Review Forgive Me Father no PS4: caos lovecraftiano com estilo de quadrinhos

Com cada inimigo abatido, a barra de insanidade sobe. O vermelho do sangue desbota para cinza, a trilha se distorce em ruído metálico. Você está no centro de um corredor infestado de cultistas, a espingarda quente na mão, e sabe que o próximo passo pode ser o último. Forgive Me Father não esconde suas inspirações: Doom, Quake, o traço de uma HQ de terror.

A Byte Barrel e a Fulqrum Publishing trouxeram o jogo para consoles em setembro de 2023. No PC, já era elogiado pela personalidade visual; no PS4, a pergunta é se a experiência se mantém. Com um estilo gráfico de quadrinhos desenhado à mão e uma atmosfera lovecraftiana densa, ele tenta fisgar saudosistas e fãs de horror cósmico. Mas, como todo bom boomer shooter, o diabo mora nos detalhes.

Você passa cerca de sete horas correndo por corredores apertados, coletando chaves coloridas e abrindo portas secretas.
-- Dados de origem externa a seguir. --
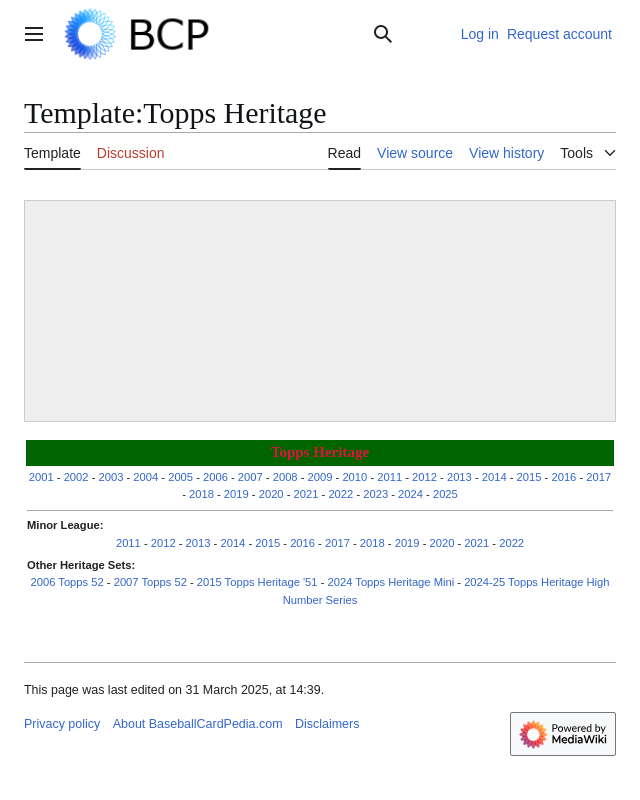 This screenshot has height=800, width=640. I want to click on 2023, so click(375, 494).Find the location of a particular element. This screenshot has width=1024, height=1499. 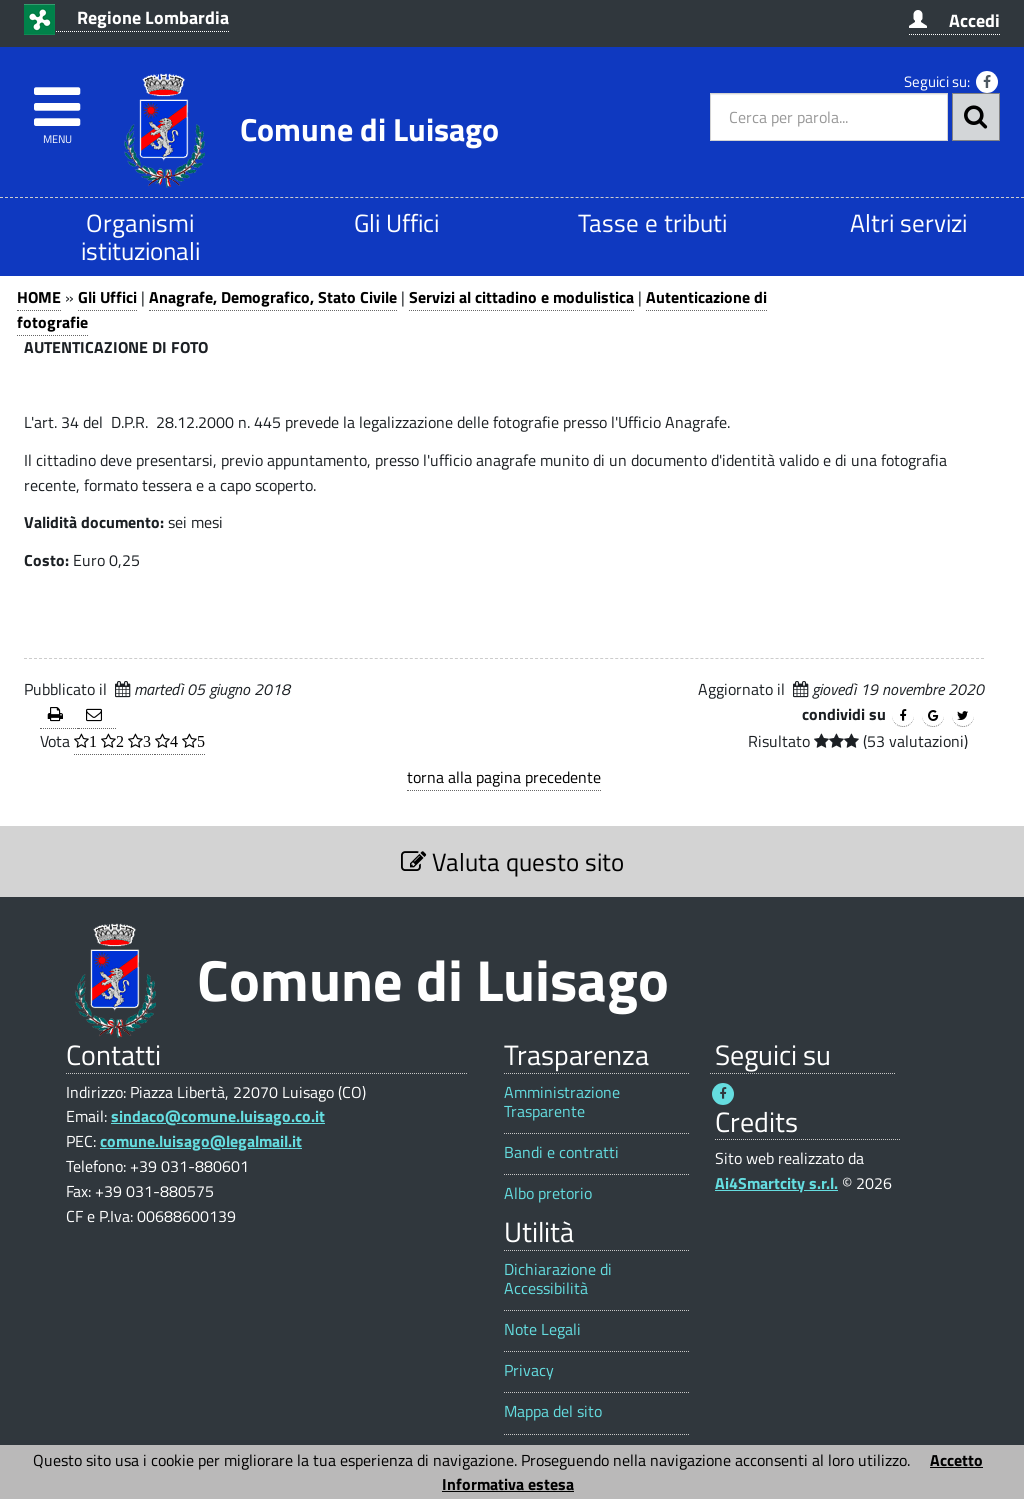

Anagrafe, Demografico, Stato Civile is located at coordinates (273, 297).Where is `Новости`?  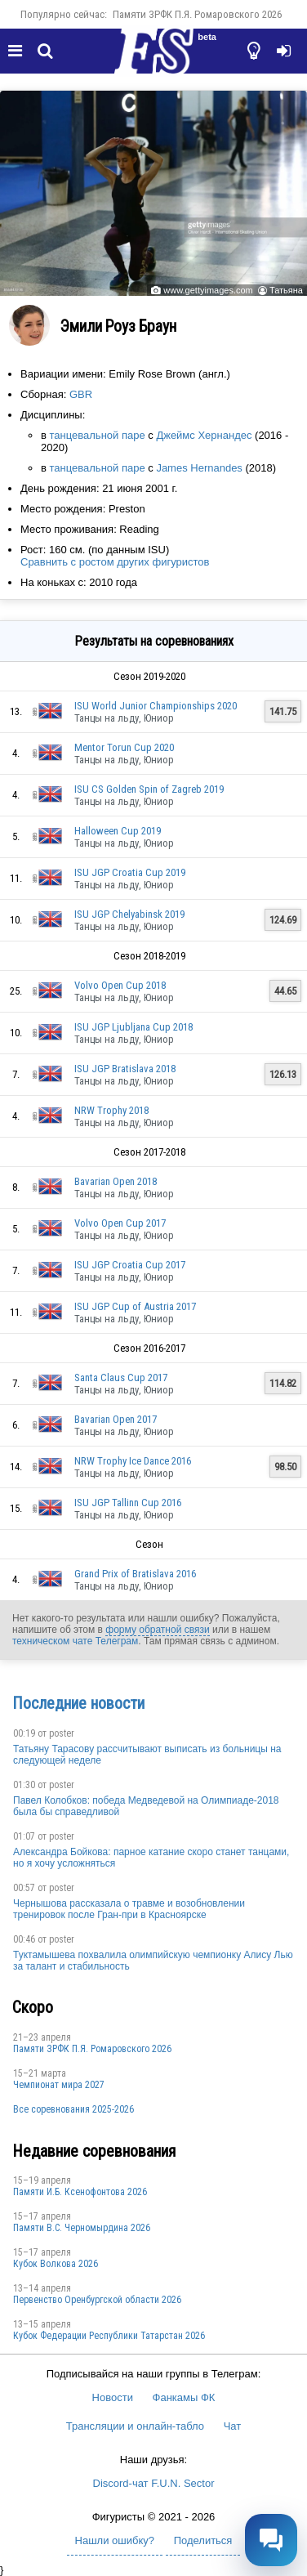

O combate é rápido, sem recarga manual. cada tiro conta. A mecânica de insanidade? Você mata, a barra enche, o dano aumenta, mas a tela se desfoca e os inimigos ficam mais agressivos. É uma troca que, nos melhores momentos, faz você se sentir um deus do caos.

Jogo analisado

O que observar antes de comprar

  • Se você cresceu com Doom e Quake, vai se sentir em casa. O foco é velocidade, não cobertura.
  • Checkpoints são raros em dificuldades altas. prepare-se para refazer trechos longos se morrer.
  • No PS4, há congelamentos de 1 a 5 segundos após carregamentos e em algumas lutas de chefe. Incomoda, mas não quebra o jogo.
  • A história é fraca e contada por documentos; o final tem uma reviravolta, mas não espere enredo profundo.
  • O visual de quadrinhos é deslumbrante: personagens 2D em cenários 3D criam uma identidade única.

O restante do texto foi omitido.